Friday, November 7, 2008

Correspondence analysis

Correspondence analysis is a visualization technique. It enables to see the association between rows and columns in a large contingency table. It belongs to "factorial analysis" approach. The method computes some axes, which are latent variables that we interpret in order to understand the proximities between rows and/or columns.

TANAGRA is not really intended for contingency table. So we use an artifice. The rows are specified from a discrete attribute, and the columns correspond to several continuous attributes in our dataset. We cannot treat a contingency table with more than 255 rows.

This tutorial is suggested by the presentation of Lebart, Morineau and Piron, in their book, « Statistique Exploratoire Multidimensionnelle », Dunod, 2000. Unfortunately, I don't think there is an English translation of this very good teaching book, which is really popular in France. However, I hope this tutorial is understandable without the book. If you read French, the description of the correspondence analysis is available at section 1.3 (pp. 67-107).

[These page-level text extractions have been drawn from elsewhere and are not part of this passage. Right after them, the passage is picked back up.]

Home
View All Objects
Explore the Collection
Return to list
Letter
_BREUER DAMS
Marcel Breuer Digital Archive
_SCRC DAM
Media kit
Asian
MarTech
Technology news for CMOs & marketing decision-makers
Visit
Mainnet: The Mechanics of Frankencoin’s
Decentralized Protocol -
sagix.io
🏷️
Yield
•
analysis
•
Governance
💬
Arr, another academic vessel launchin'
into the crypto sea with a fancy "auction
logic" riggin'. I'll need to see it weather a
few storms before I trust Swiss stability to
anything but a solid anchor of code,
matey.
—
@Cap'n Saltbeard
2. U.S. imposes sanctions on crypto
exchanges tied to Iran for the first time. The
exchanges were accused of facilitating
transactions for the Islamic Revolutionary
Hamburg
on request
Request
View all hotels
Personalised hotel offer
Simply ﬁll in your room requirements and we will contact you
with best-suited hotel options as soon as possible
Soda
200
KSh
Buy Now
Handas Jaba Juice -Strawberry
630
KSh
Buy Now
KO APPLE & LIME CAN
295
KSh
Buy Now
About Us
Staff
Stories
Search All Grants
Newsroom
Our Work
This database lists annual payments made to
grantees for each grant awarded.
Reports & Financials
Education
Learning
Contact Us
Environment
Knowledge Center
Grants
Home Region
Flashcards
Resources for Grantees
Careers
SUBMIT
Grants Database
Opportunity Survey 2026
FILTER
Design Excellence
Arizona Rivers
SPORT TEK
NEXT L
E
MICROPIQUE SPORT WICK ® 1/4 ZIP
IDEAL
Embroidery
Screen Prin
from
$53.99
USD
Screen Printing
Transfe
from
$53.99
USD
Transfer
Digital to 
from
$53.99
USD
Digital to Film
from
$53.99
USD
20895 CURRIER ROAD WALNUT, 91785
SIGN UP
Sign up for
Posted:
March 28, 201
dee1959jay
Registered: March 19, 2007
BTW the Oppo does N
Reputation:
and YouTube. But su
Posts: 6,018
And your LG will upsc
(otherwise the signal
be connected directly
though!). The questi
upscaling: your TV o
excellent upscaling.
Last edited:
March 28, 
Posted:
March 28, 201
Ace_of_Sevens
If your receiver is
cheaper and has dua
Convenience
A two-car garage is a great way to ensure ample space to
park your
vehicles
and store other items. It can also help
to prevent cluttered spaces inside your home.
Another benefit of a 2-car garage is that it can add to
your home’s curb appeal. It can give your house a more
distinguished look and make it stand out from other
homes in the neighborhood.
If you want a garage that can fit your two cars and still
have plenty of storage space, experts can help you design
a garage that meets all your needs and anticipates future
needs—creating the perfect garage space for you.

Keywords: analyse factorielle des correspondances, tableau de contingence, khi-2, chi-2, plan factoriel, contributions, cosinus carrés
Components: Correspondence analysis
Tutorial: en_Tanagra_Afc.pdf
Dataset: media_prof_afc.xls
Reference:
L. Lebart, A. Morineau, M. Piron, " Statistique exploratoire multidimensionnelle ", Dunod, 2000.
Statsoft Inc., "Correspondence Analysis".
D. Garson, "Statnotes - Correspondence Analysis".